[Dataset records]
=== Begin Enclosure ===

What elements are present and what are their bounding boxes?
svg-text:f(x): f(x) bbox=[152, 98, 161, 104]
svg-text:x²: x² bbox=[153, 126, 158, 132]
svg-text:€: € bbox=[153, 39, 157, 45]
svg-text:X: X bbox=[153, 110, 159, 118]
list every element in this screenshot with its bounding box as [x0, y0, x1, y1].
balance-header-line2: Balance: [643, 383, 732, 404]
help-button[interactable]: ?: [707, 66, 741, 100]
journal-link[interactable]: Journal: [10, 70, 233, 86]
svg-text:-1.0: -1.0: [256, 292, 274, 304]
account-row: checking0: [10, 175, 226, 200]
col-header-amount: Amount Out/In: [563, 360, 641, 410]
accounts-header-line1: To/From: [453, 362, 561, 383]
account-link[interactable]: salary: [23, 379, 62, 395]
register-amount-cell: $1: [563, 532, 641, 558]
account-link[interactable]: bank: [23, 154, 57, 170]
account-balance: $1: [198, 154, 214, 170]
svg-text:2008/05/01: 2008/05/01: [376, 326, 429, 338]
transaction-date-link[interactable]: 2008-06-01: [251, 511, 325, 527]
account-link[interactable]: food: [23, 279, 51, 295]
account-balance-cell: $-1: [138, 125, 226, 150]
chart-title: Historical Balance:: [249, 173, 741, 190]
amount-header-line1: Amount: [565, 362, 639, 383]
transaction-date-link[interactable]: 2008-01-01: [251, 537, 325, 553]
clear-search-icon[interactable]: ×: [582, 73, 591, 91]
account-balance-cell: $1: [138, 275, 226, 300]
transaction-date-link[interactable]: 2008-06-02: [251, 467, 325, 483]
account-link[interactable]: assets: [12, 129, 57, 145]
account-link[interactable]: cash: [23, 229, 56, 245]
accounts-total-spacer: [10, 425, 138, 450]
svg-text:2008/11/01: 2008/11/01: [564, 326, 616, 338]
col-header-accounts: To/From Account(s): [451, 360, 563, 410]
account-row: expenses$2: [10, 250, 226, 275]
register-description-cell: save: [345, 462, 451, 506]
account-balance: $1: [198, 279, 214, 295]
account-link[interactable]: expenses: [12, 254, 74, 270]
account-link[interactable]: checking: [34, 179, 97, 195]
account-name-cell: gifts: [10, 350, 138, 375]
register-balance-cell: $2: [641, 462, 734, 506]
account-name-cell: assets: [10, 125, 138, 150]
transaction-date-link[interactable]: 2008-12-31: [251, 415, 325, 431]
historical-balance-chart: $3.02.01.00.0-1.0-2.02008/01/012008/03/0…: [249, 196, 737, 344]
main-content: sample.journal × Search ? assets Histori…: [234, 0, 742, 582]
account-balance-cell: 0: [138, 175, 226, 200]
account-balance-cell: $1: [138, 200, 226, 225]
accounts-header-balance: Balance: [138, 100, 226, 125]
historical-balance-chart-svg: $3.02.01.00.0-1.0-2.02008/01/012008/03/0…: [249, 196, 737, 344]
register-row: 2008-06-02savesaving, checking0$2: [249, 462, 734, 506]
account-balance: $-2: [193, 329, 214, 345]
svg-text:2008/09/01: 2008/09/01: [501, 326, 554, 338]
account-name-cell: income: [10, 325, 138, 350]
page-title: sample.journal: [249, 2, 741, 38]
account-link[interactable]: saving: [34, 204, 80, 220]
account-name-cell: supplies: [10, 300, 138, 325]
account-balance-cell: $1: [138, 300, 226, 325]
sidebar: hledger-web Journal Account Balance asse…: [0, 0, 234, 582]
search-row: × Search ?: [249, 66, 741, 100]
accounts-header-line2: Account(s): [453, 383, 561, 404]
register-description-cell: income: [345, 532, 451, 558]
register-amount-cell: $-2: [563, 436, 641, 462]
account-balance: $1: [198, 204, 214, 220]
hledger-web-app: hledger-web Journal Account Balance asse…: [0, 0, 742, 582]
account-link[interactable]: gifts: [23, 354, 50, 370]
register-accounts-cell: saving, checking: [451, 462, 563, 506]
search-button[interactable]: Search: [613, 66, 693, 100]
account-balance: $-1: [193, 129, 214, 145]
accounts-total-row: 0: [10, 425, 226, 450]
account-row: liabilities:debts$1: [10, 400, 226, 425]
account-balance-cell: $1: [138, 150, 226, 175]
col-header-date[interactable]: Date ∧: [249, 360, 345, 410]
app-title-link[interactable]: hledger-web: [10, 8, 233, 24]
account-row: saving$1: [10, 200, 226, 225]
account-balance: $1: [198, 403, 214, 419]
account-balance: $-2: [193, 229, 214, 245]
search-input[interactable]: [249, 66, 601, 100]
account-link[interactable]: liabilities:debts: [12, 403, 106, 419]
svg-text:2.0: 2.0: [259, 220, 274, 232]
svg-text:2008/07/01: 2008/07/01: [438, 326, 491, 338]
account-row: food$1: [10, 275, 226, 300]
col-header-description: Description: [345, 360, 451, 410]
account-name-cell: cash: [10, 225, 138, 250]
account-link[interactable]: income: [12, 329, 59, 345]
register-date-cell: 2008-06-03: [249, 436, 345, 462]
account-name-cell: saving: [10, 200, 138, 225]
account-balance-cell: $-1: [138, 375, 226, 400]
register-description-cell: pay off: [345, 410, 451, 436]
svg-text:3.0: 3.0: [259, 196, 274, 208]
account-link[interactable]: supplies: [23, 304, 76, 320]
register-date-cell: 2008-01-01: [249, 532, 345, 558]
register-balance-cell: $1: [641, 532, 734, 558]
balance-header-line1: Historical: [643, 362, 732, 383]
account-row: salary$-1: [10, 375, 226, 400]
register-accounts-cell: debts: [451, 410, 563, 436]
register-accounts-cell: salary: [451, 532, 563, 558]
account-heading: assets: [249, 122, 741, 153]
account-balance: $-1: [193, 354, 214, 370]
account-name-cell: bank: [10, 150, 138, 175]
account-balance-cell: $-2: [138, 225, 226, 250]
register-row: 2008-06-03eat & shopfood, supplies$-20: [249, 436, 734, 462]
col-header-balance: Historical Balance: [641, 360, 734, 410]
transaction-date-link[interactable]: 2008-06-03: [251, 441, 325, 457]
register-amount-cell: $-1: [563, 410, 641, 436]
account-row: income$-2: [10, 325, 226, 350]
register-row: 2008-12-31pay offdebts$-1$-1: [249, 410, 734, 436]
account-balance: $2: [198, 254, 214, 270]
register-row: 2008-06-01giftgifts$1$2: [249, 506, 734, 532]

=== End Enclosure ===

### [Task item]
All of the records above must be reproduced exactly.

### [Written reply]
What elements are present and what are their bounding boxes?
svg-text:f(x): f(x) bbox=[152, 98, 161, 104]
svg-text:x²: x² bbox=[153, 126, 158, 132]
svg-text:€: € bbox=[153, 39, 157, 45]
svg-text:X: X bbox=[153, 110, 159, 118]
list every element in this screenshot with its bounding box as [x0, y0, x1, y1].
balance-header-line2: Balance: [643, 383, 732, 404]
help-button[interactable]: ?: [707, 66, 741, 100]
journal-link[interactable]: Journal: [10, 70, 233, 86]
svg-text:-1.0: -1.0: [256, 292, 274, 304]
account-row: checking0: [10, 175, 226, 200]
col-header-amount: Amount Out/In: [563, 360, 641, 410]
accounts-header-line1: To/From: [453, 362, 561, 383]
account-link[interactable]: salary: [23, 379, 62, 395]
register-amount-cell: $1: [563, 532, 641, 558]
account-link[interactable]: bank: [23, 154, 57, 170]
account-balance: $1: [198, 154, 214, 170]
svg-text:2008/05/01: 2008/05/01: [376, 326, 429, 338]
transaction-date-link[interactable]: 2008-06-01: [251, 511, 325, 527]
account-link[interactable]: food: [23, 279, 51, 295]
account-balance-cell: $-1: [138, 125, 226, 150]
chart-title: Historical Balance:: [249, 173, 741, 190]
amount-header-line1: Amount: [565, 362, 639, 383]
transaction-date-link[interactable]: 2008-01-01: [251, 537, 325, 553]
clear-search-icon[interactable]: ×: [582, 73, 591, 91]
account-balance-cell: $1: [138, 275, 226, 300]
transaction-date-link[interactable]: 2008-06-02: [251, 467, 325, 483]
account-link[interactable]: assets: [12, 129, 57, 145]
account-link[interactable]: cash: [23, 229, 56, 245]
accounts-total-spacer: [10, 425, 138, 450]
svg-text:2008/11/01: 2008/11/01: [564, 326, 616, 338]
col-header-accounts: To/From Account(s): [451, 360, 563, 410]
account-row: expenses$2: [10, 250, 226, 275]
register-description-cell: save: [345, 462, 451, 506]
account-balance: $1: [198, 279, 214, 295]
account-link[interactable]: expenses: [12, 254, 74, 270]
account-link[interactable]: checking: [34, 179, 97, 195]
account-name-cell: gifts: [10, 350, 138, 375]
register-balance-cell: $2: [641, 462, 734, 506]
account-name-cell: assets: [10, 125, 138, 150]
transaction-date-link[interactable]: 2008-12-31: [251, 415, 325, 431]
historical-balance-chart: $3.02.01.00.0-1.0-2.02008/01/012008/03/0…: [249, 196, 737, 344]
main-content: sample.journal × Search ? assets Histori…: [234, 0, 742, 582]
account-balance-cell: 0: [138, 175, 226, 200]
account-balance-cell: $1: [138, 200, 226, 225]
accounts-header-balance: Balance: [138, 100, 226, 125]
historical-balance-chart-svg: $3.02.01.00.0-1.0-2.02008/01/012008/03/0…: [249, 196, 737, 344]
register-row: 2008-06-02savesaving, checking0$2: [249, 462, 734, 506]
account-balance: $-2: [193, 329, 214, 345]
svg-text:2008/09/01: 2008/09/01: [501, 326, 554, 338]
account-name-cell: income: [10, 325, 138, 350]
page-title: sample.journal: [249, 2, 741, 38]
account-link[interactable]: saving: [34, 204, 80, 220]
account-name-cell: supplies: [10, 300, 138, 325]
account-balance-cell: $1: [138, 300, 226, 325]
sidebar: hledger-web Journal Account Balance asse…: [0, 0, 234, 582]
search-row: × Search ?: [249, 66, 741, 100]
accounts-header-line2: Account(s): [453, 383, 561, 404]
register-description-cell: income: [345, 532, 451, 558]
register-amount-cell: $-2: [563, 436, 641, 462]
account-balance: $1: [198, 204, 214, 220]
hledger-web-app: hledger-web Journal Account Balance asse…: [0, 0, 742, 582]
account-link[interactable]: gifts: [23, 354, 50, 370]
register-accounts-cell: saving, checking: [451, 462, 563, 506]
search-button[interactable]: Search: [613, 66, 693, 100]
account-balance: $-1: [193, 129, 214, 145]
accounts-total-row: 0: [10, 425, 226, 450]
account-row: liabilities:debts$1: [10, 400, 226, 425]
account-balance-cell: $1: [138, 150, 226, 175]
col-header-date[interactable]: Date ∧: [249, 360, 345, 410]
app-title-link[interactable]: hledger-web: [10, 8, 233, 24]
account-row: saving$1: [10, 200, 226, 225]
account-balance: $1: [198, 403, 214, 419]
account-balance: $-2: [193, 229, 214, 245]
search-input[interactable]: [249, 66, 601, 100]
account-link[interactable]: liabilities:debts: [12, 403, 106, 419]
svg-text:2.0: 2.0: [259, 220, 274, 232]
svg-text:2008/07/01: 2008/07/01: [438, 326, 491, 338]
account-row: food$1: [10, 275, 226, 300]
col-header-description: Description: [345, 360, 451, 410]
account-name-cell: cash: [10, 225, 138, 250]
account-link[interactable]: income: [12, 329, 59, 345]
register-date-cell: 2008-06-03: [249, 436, 345, 462]
account-name-cell: saving: [10, 200, 138, 225]
account-balance-cell: $-1: [138, 375, 226, 400]
register-description-cell: pay off: [345, 410, 451, 436]
svg-text:3.0: 3.0: [259, 196, 274, 208]
account-link[interactable]: supplies: [23, 304, 76, 320]
register-date-cell: 2008-01-01: [249, 532, 345, 558]
register-balance-cell: $1: [641, 532, 734, 558]
balance-header-line1: Historical: [643, 362, 732, 383]
account-row: salary$-1: [10, 375, 226, 400]
register-accounts-cell: debts: [451, 410, 563, 436]
register-accounts-cell: salary: [451, 532, 563, 558]
account-heading: assets: [249, 122, 741, 153]
account-balance: $-1: [193, 354, 214, 370]
account-name-cell: bank: [10, 150, 138, 175]
account-balance-cell: $-2: [138, 225, 226, 250]
register-row: 2008-06-03eat & shopfood, supplies$-20: [249, 436, 734, 462]
col-header-balance: Historical Balance: [641, 360, 734, 410]
transaction-date-link[interactable]: 2008-06-03: [251, 441, 325, 457]
register-amount-cell: $-1: [563, 410, 641, 436]
account-row: income$-2: [10, 325, 226, 350]
register-row: 2008-12-31pay offdebts$-1$-1: [249, 410, 734, 436]
account-balance: $2: [198, 254, 214, 270]
register-row: 2008-06-01giftgifts$1$2: [249, 506, 734, 532]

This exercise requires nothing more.